Chapter 4. Apache Spark as a Stream-Processing Engine

In Chapter 3, we pictured a general architectural diagram of a streaming data platform and identified where Spark, as a distributed processing engine, fits in a big data system.

This architecture informed us about what to expect in terms of interfaces and links to the rest of the ecosystem, especially as we focus on stream data processing with Apache Spark. Stream processing, whether in its Spark Streaming or Structured Streaming incarnation, is another execution mode for Apache Spark.

In this chapter, we take a tour of the main features that make Spark stand out as a stream-processing engine.

The Tale of Two APIs

As we mentioned in “Introducing Apache Spark”, Spark offers two different stream-processing APIs, Spark Streaming and Structured Streaming:

Spark Streaming

This is an API and a set of connectors, in which a Spark program is being served small batches of data collected from a stream in the form of microbatches spaced at fixed time intervals, performs a given computation, and eventually returns a result at every interval.

Structured Streaming

This is an API and a set of connectors, built on the substrate of a SQL query optimizer, Catalyst. It offers an API based on DataFrames and the notion of continuous queries over an unbounded table that is constantly updated with fresh records from the stream.

The interface that Spark offers on these fronts is particularly rich, to the point where this book devotes large parts explaining those two ways of processing streaming datasets. One important point to realize is that both APIs rely on the core capabilities of Spark and share many of the low-level features in terms of distributed computation, in-memory caching, and cluster interactions.

As a leap forward from its MapReduce predecessor, Spark offers a rich set of operators that allows the programmer to express complex processing, including machine learning or event-time manipulations. We examine more specifically the basic properties that allow Spark to perform this feat in a moment.

We would just like to outline that these interfaces are by design as simple as their batch counterparts—operating on a DStream feels like operating on an RDD, and operating on a streaming Dataframe looks eerily like operating on a batch one.

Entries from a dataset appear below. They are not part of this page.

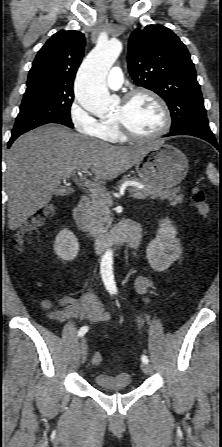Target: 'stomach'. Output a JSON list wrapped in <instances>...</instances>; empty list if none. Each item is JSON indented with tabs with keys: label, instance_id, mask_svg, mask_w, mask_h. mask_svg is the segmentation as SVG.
I'll list each match as a JSON object with an SVG mask.
<instances>
[{
	"label": "stomach",
	"instance_id": "stomach-1",
	"mask_svg": "<svg viewBox=\"0 0 222 447\" xmlns=\"http://www.w3.org/2000/svg\"><path fill=\"white\" fill-rule=\"evenodd\" d=\"M143 182L168 189L178 185L188 172V159L176 147L163 142L148 147L135 165Z\"/></svg>",
	"mask_w": 222,
	"mask_h": 447
}]
</instances>
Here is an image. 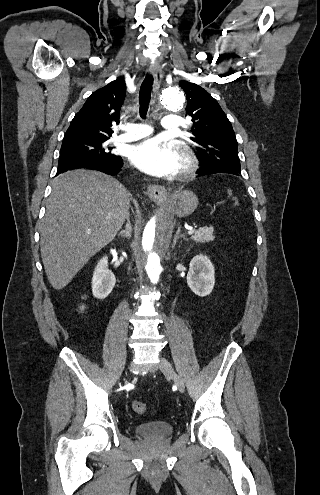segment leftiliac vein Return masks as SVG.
Segmentation results:
<instances>
[{
  "label": "left iliac vein",
  "instance_id": "left-iliac-vein-1",
  "mask_svg": "<svg viewBox=\"0 0 320 495\" xmlns=\"http://www.w3.org/2000/svg\"><path fill=\"white\" fill-rule=\"evenodd\" d=\"M159 369L162 373L169 376L173 380L180 392L183 393L185 391V384L182 378L173 370L167 359L164 357H160Z\"/></svg>",
  "mask_w": 320,
  "mask_h": 495
}]
</instances>
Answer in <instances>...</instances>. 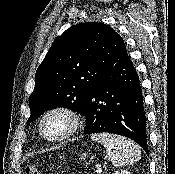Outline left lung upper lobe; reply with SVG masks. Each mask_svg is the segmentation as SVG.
<instances>
[{
  "label": "left lung upper lobe",
  "mask_w": 175,
  "mask_h": 174,
  "mask_svg": "<svg viewBox=\"0 0 175 174\" xmlns=\"http://www.w3.org/2000/svg\"><path fill=\"white\" fill-rule=\"evenodd\" d=\"M125 49L122 37L103 23H80L66 30L37 69L27 124L56 107L82 112L87 94L112 70Z\"/></svg>",
  "instance_id": "1"
}]
</instances>
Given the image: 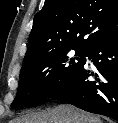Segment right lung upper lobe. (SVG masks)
<instances>
[{"instance_id": "right-lung-upper-lobe-1", "label": "right lung upper lobe", "mask_w": 118, "mask_h": 123, "mask_svg": "<svg viewBox=\"0 0 118 123\" xmlns=\"http://www.w3.org/2000/svg\"><path fill=\"white\" fill-rule=\"evenodd\" d=\"M118 36V0H46L34 17L23 64L61 48L89 50Z\"/></svg>"}]
</instances>
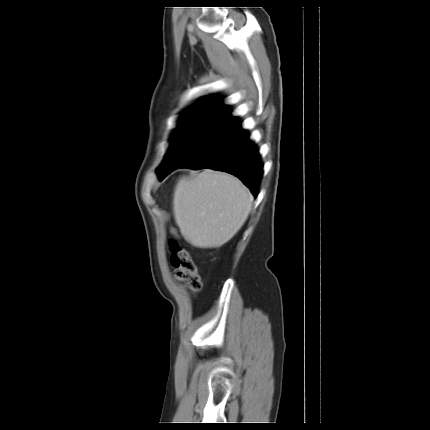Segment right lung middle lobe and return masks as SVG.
I'll return each mask as SVG.
<instances>
[{"mask_svg": "<svg viewBox=\"0 0 430 430\" xmlns=\"http://www.w3.org/2000/svg\"><path fill=\"white\" fill-rule=\"evenodd\" d=\"M239 124L227 107L188 109L170 140L169 150L157 169L160 179L222 138Z\"/></svg>", "mask_w": 430, "mask_h": 430, "instance_id": "1", "label": "right lung middle lobe"}]
</instances>
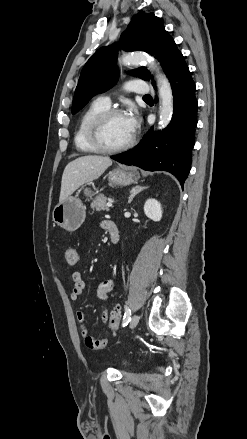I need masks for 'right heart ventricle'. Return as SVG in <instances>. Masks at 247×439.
<instances>
[{
    "label": "right heart ventricle",
    "mask_w": 247,
    "mask_h": 439,
    "mask_svg": "<svg viewBox=\"0 0 247 439\" xmlns=\"http://www.w3.org/2000/svg\"><path fill=\"white\" fill-rule=\"evenodd\" d=\"M107 109L108 106L96 100L83 112L74 134V144L77 150L83 153L99 152L89 141L88 130L92 120Z\"/></svg>",
    "instance_id": "e07e8e85"
}]
</instances>
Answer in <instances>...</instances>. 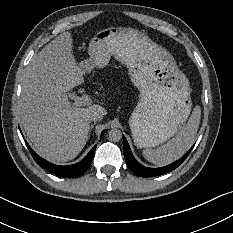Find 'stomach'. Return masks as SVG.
I'll use <instances>...</instances> for the list:
<instances>
[{
	"instance_id": "stomach-1",
	"label": "stomach",
	"mask_w": 233,
	"mask_h": 233,
	"mask_svg": "<svg viewBox=\"0 0 233 233\" xmlns=\"http://www.w3.org/2000/svg\"><path fill=\"white\" fill-rule=\"evenodd\" d=\"M88 57L78 63L83 76L104 69L111 58L125 64L140 100L130 117L138 148L158 146L176 134L191 111L187 77L172 56L142 32L122 27L97 31L89 40Z\"/></svg>"
}]
</instances>
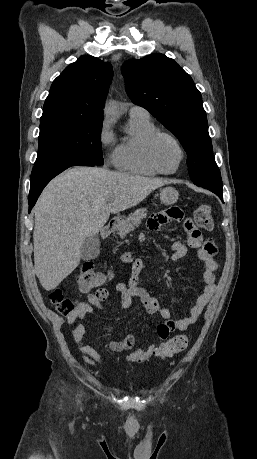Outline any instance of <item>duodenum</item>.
Returning <instances> with one entry per match:
<instances>
[{
	"mask_svg": "<svg viewBox=\"0 0 257 459\" xmlns=\"http://www.w3.org/2000/svg\"><path fill=\"white\" fill-rule=\"evenodd\" d=\"M118 222L113 220V221H110L106 226H104L101 230V236L103 238H107L109 237L112 232L114 231V229L116 228Z\"/></svg>",
	"mask_w": 257,
	"mask_h": 459,
	"instance_id": "1",
	"label": "duodenum"
}]
</instances>
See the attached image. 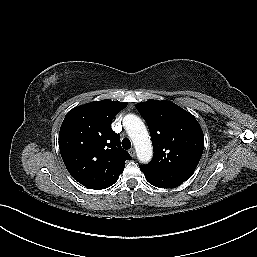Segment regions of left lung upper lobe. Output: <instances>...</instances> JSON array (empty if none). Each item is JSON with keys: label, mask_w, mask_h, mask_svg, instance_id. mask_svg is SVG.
Instances as JSON below:
<instances>
[{"label": "left lung upper lobe", "mask_w": 257, "mask_h": 257, "mask_svg": "<svg viewBox=\"0 0 257 257\" xmlns=\"http://www.w3.org/2000/svg\"><path fill=\"white\" fill-rule=\"evenodd\" d=\"M149 127L154 156L140 169L148 177L167 175L187 180L204 148L203 131L196 118L170 101L149 100L136 105Z\"/></svg>", "instance_id": "obj_1"}]
</instances>
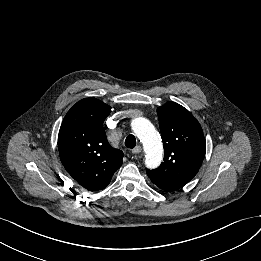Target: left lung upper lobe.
I'll return each instance as SVG.
<instances>
[{"label":"left lung upper lobe","mask_w":261,"mask_h":261,"mask_svg":"<svg viewBox=\"0 0 261 261\" xmlns=\"http://www.w3.org/2000/svg\"><path fill=\"white\" fill-rule=\"evenodd\" d=\"M164 146V162L147 169L151 181L164 191H174L197 174L206 153V142L198 121L175 102L157 109Z\"/></svg>","instance_id":"5c2ea615"}]
</instances>
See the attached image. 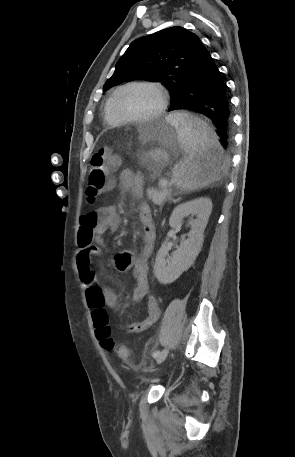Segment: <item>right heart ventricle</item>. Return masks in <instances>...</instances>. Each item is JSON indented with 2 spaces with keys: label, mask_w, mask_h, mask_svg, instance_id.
<instances>
[{
  "label": "right heart ventricle",
  "mask_w": 295,
  "mask_h": 457,
  "mask_svg": "<svg viewBox=\"0 0 295 457\" xmlns=\"http://www.w3.org/2000/svg\"><path fill=\"white\" fill-rule=\"evenodd\" d=\"M110 101H111V97H109L107 99V101H106V103L104 105L103 114H104V118H105L107 123H109L111 125H115V124L119 123V121L116 118H114V116L111 113Z\"/></svg>",
  "instance_id": "obj_1"
}]
</instances>
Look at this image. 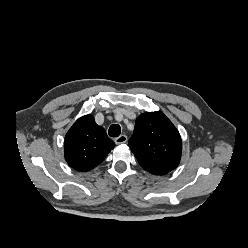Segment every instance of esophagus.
I'll use <instances>...</instances> for the list:
<instances>
[{
    "label": "esophagus",
    "instance_id": "esophagus-1",
    "mask_svg": "<svg viewBox=\"0 0 248 248\" xmlns=\"http://www.w3.org/2000/svg\"><path fill=\"white\" fill-rule=\"evenodd\" d=\"M114 142L116 144H123L127 142V136L126 135H120L119 137L114 139Z\"/></svg>",
    "mask_w": 248,
    "mask_h": 248
}]
</instances>
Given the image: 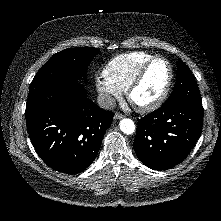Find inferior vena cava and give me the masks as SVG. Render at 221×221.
<instances>
[{"label":"inferior vena cava","instance_id":"1","mask_svg":"<svg viewBox=\"0 0 221 221\" xmlns=\"http://www.w3.org/2000/svg\"><path fill=\"white\" fill-rule=\"evenodd\" d=\"M98 106L104 110H113L116 107V100L108 93H100L97 97Z\"/></svg>","mask_w":221,"mask_h":221}]
</instances>
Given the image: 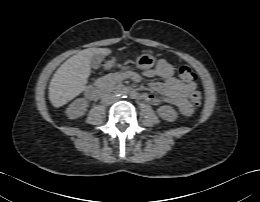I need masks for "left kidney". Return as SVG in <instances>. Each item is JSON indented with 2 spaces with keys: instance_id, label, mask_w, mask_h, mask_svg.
<instances>
[{
  "instance_id": "5707ae66",
  "label": "left kidney",
  "mask_w": 260,
  "mask_h": 202,
  "mask_svg": "<svg viewBox=\"0 0 260 202\" xmlns=\"http://www.w3.org/2000/svg\"><path fill=\"white\" fill-rule=\"evenodd\" d=\"M158 115L169 122L175 121L178 118V113L171 106H161L157 110Z\"/></svg>"
}]
</instances>
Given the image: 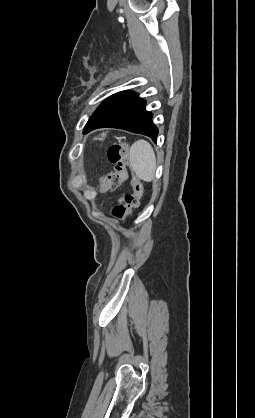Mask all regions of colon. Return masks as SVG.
Returning a JSON list of instances; mask_svg holds the SVG:
<instances>
[{
	"label": "colon",
	"instance_id": "colon-1",
	"mask_svg": "<svg viewBox=\"0 0 255 418\" xmlns=\"http://www.w3.org/2000/svg\"><path fill=\"white\" fill-rule=\"evenodd\" d=\"M108 159L114 167L111 174L102 181V190L110 191L120 186L129 177L128 146L126 144H114L108 149ZM133 194L127 195L124 204L118 205L113 210V215L123 218L140 204L143 195V185L137 176H131Z\"/></svg>",
	"mask_w": 255,
	"mask_h": 418
}]
</instances>
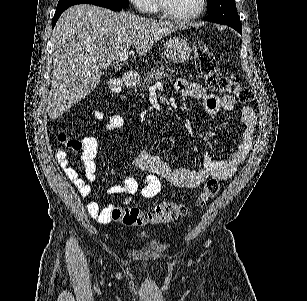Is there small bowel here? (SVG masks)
<instances>
[{
    "mask_svg": "<svg viewBox=\"0 0 307 301\" xmlns=\"http://www.w3.org/2000/svg\"><path fill=\"white\" fill-rule=\"evenodd\" d=\"M175 88L185 96L201 100L203 111L211 117H215L222 110L232 111L237 106L234 96L225 95L218 97L208 94L205 87L196 82L179 79L175 84ZM241 119L244 128L240 136V142L230 157L217 160L212 158L206 151H202V167L200 169H189L186 167L173 169L159 156L147 150H141L133 162L135 166L147 171L149 175L146 176L141 185L133 176H125L120 184L113 185L108 189V194L123 195L124 203L128 204L138 192L144 198H153L167 184L177 188L191 189L199 187L208 178H214L216 180L229 179L234 175L237 167L248 157L255 139L257 116L254 110L249 106H244L241 110ZM122 125V117L120 115H113L107 124V128L114 130L121 128ZM98 147L99 144L95 137L87 136L83 138L82 161L85 169V177L91 182L96 178L95 159L98 154ZM55 157L68 179L77 188L81 197L86 200L88 214L99 223H108L111 219V212L114 206L108 205L102 208L97 202L90 199V186L75 168L71 166L66 152L63 149H58Z\"/></svg>",
    "mask_w": 307,
    "mask_h": 301,
    "instance_id": "c3829d8e",
    "label": "small bowel"
}]
</instances>
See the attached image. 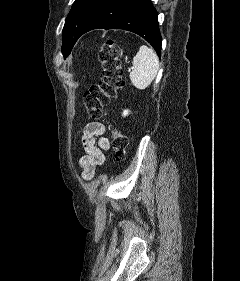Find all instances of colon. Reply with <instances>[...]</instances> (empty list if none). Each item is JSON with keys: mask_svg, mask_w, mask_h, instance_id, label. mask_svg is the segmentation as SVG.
<instances>
[{"mask_svg": "<svg viewBox=\"0 0 240 281\" xmlns=\"http://www.w3.org/2000/svg\"><path fill=\"white\" fill-rule=\"evenodd\" d=\"M102 76L84 93L83 102L89 117L99 120L104 107L115 98L117 91L124 86L122 66L119 59V47L113 39H106L99 52ZM112 144L117 160L126 155L127 137L119 130L112 132Z\"/></svg>", "mask_w": 240, "mask_h": 281, "instance_id": "1", "label": "colon"}]
</instances>
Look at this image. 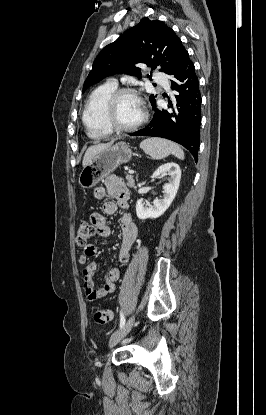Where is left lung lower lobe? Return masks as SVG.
Listing matches in <instances>:
<instances>
[{
  "label": "left lung lower lobe",
  "mask_w": 266,
  "mask_h": 415,
  "mask_svg": "<svg viewBox=\"0 0 266 415\" xmlns=\"http://www.w3.org/2000/svg\"><path fill=\"white\" fill-rule=\"evenodd\" d=\"M171 89L176 91L174 105L155 110L153 119L132 136H152L172 140L184 146L198 158L201 125V94L194 64L189 55L171 77Z\"/></svg>",
  "instance_id": "obj_1"
}]
</instances>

Apache Spark presents itself as a unified engine, offering developers a consistent environment whenever they want to develop a batch or a streaming application. In both cases, developers have all the power and speed of a distributed framework at hand.

This versatility empowers development agility. Before deploying a full-fledged stream-processing application, programmers and analysts first try to discover insights in interactive environments with a fast feedback loop. Spark offers a built-in shell, based on the Scala REPL (short for Read-Eval-Print-Loop) that can be used as prototyping grounds. There are several notebook implementations available, like Zeppelin, Jupyter, or the Spark Notebook, that take this interactive experience to a user-friendly web interface. This prototyping phase is essential in the early phases of development, and so is its velocity.

If you refer back to the diagram in Figure 3-1, you will notice that what we called results in the chart are actionable insights—which often means revenue or cost-savings—are generated every time a loop (starting and ending at the business or scientific problem) is traveled fully. In sum, this loop is a crude representation of the experimental method, going through observation, hypothesis, experiment, measure, interpretation, and conclusion.

Apache Spark, in its streaming modules, has always made the choice to carefully manage the cognitive load of switching to a streaming application. It also has other major design choices that have a bearing on its stream-processing capabilities, starting with its in-memory storage.

Spark’s Memory Usage

Spark offers in-memory storage of slices of a dataset, which must be initially loaded from a data source. The data source can be a distributed filesystem or another storage medium. Spark’s form of in-memory storage is analogous to the operation of caching data.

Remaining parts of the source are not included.